The Casino Control Commission voted 3-1 to renew the license with minor conditions they said were designed to improve internal company controls. The vote capped 12 days of hearings on the Resorts license, which was to expire at midnight Tuesday.
State Attorney General Irwin I. Kimmelman said he would consider appealing the decision to the courts and that questions about the conduct of some of the company’s top executives had not been fully resolved.
The vote was greeted by applause and Resorts attorney Joel Sterns said: ″The conditions are conditions we readily accept ... I am reasonably confident we won’t have these problems with anybody again.″
All four commissioners criticized business practices by Resorts, which opened the first casino hotel in Atlantic City in 1978, a year after the state legalized casino gambling in the seaside resort.
″The evidence presented at this hearing reveals a degree of general corporate laxity and imprudence which, while not so serious as to provide a basis for denying relicensure, is clearly inappropriate for a company operating in this most regulated of all industries,″ said Vice Chairman E. Kenneth Burdge.
Chairman Walter N. Read cast the dissenting vote, saying he ws ″particularly troubled by what I perceive to be a lack of business prudence and financial responsibility.″
He said Resorts’ top officials ″facilitated, even unwittingly, highly questionable payments″ to a Bahamian businessman and ″ultimately to the prime minister.″
In renewing the permit, the casino commisson said that by Resorts’ annual stockholders meeting in May, half of the board of directors must be from outside the company. The five current members of the six-position board are all from within the company.

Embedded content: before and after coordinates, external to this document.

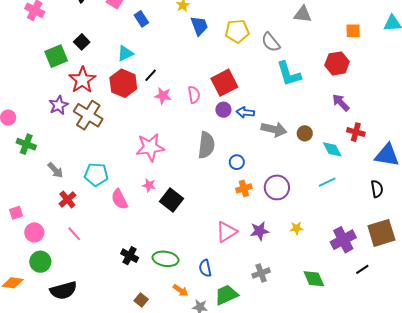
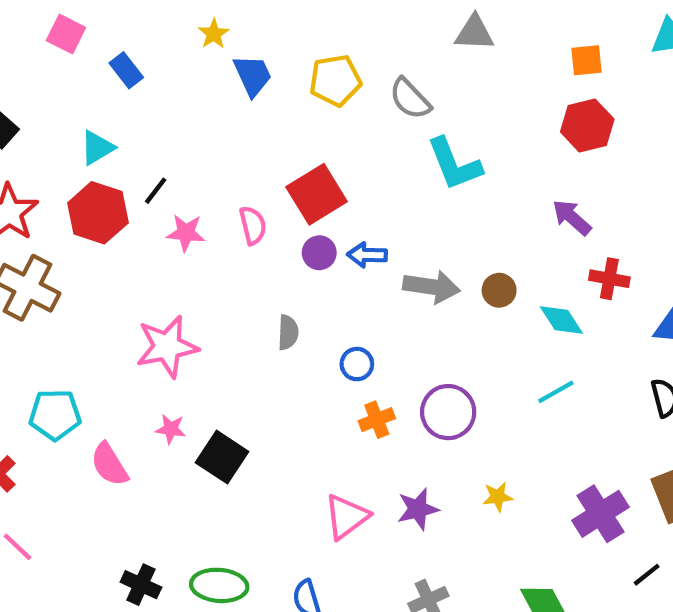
red hexagon: (337, 63) -> (587, 125), moved
gray semicircle: (206, 145) -> (288, 332), size x0.6

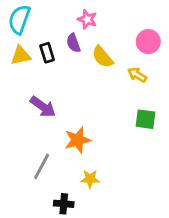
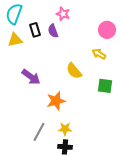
black rectangle: (47, 53) -> (35, 30), moved
yellow semicircle: (103, 57) -> (74, 71), moved
gray line: (42, 166) -> (39, 132), moved
black cross: (64, 204) -> (65, 147), moved

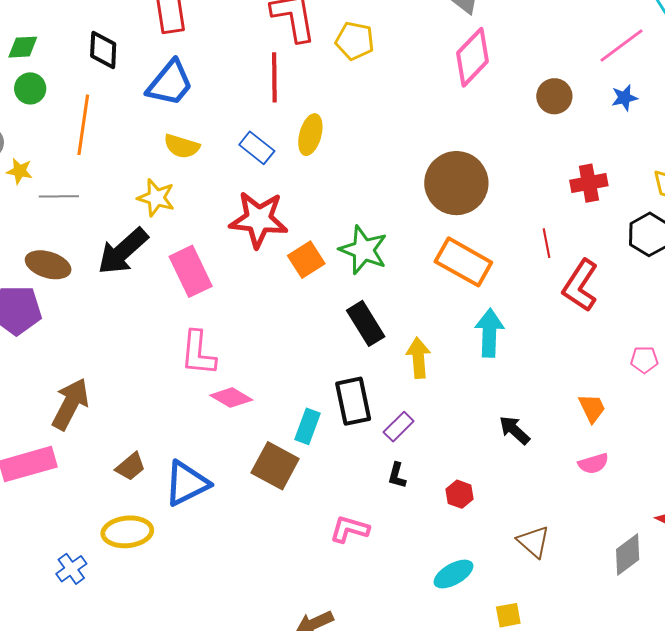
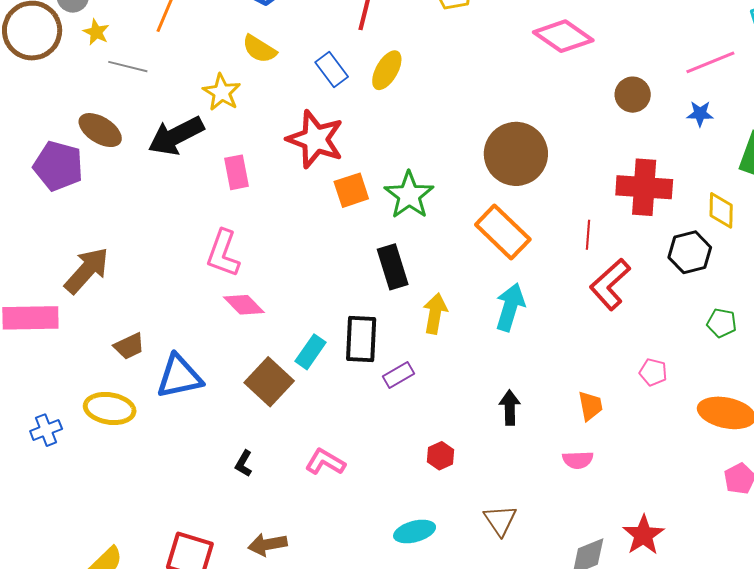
pink diamond: (473, 57) -> (563, 36), turned 66
red cross: (589, 183) -> (644, 187), size x1.5
pink rectangle: (191, 271) -> (237, 172), size x0.7
black arrow: (514, 430) -> (510, 408), turned 32
black L-shape: (397, 475) -> (244, 464), moved

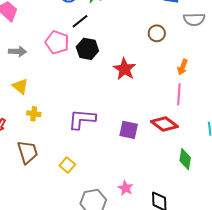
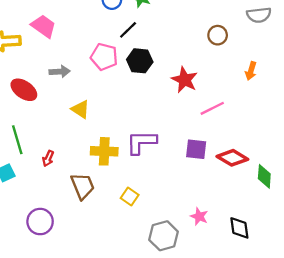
yellow triangle: (20, 86) -> (80, 109), moved
pink line: (179, 94) -> (212, 108), moved, turned 65
yellow cross: (34, 114) -> (104, 151), moved, size x1.6
red diamond: (164, 124) -> (232, 158), moved

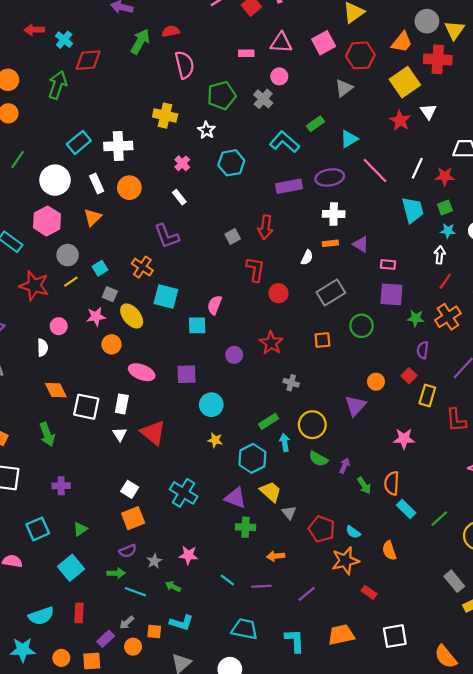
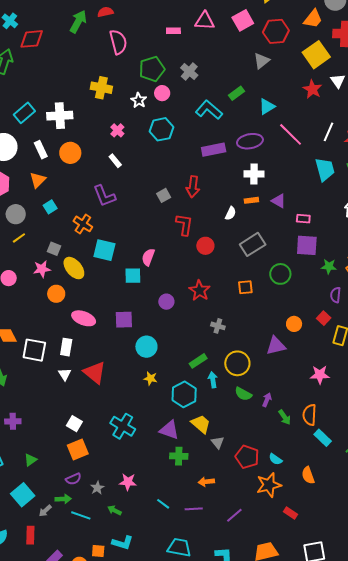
pink circle: (279, 76) -> (162, 93), moved
cyan square: (100, 268) -> (50, 207), moved
purple triangle: (355, 406) -> (276, 346), turned 35
gray arrow: (127, 623) -> (45, 511), moved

The casino commission also said that board Chairman James Crosby and President I.G. ″Jack″ Davis must resign from Resorts’ audit committee and that the group must be composed of outside directors.
The hearings focused on payments from Resorts and a group of investors, including Crosby, that indirectly reached Bahamian Prime Minister Lynden O. Pindling in 1980 and 1981.
At the time, Resorts was negotiating with the government Hotel Corp. of the Bahamas, which Pindling heads, to operate a casino hotel.
Sterns said the money was given to Resorts’ lawyers for legal fees on other matters, and company executives did not know the money was being funneled to Pindling.
Thomas O’Brien, the director of the state Division of Gaming, had recommended that the license be revoked. He said the commission could draw ″reasonable inferrences″ that Resorts and its officials knew Pindling was a recipient of the funds.
Pindling has been unavailable for comment and his secretary said Monday he would not be in his office in the Bahamas this week.
The Resorts International Hotel Casino employs about 3,900 people in its $158.8 million Boardwalk facility. During 1984, gamblers lost $256.2 million - about $700,000 a day - at the casino, which has taken in $1.5 billion in gross casino revenues since opening.
The state taxes 8 percent of the money casinos win and Resorts paid $20.3 million during 1984, bringing to $129.2 million the sum the company has added to the fund that is used to defray utility and pharmaceutical bills for the elderly and handicapped.
Had the license renewal been denied, the Casino Control Act provides for appointment of a conservator to run gaming operations while an appeal is pursued or a buyer who could obtain a license is found.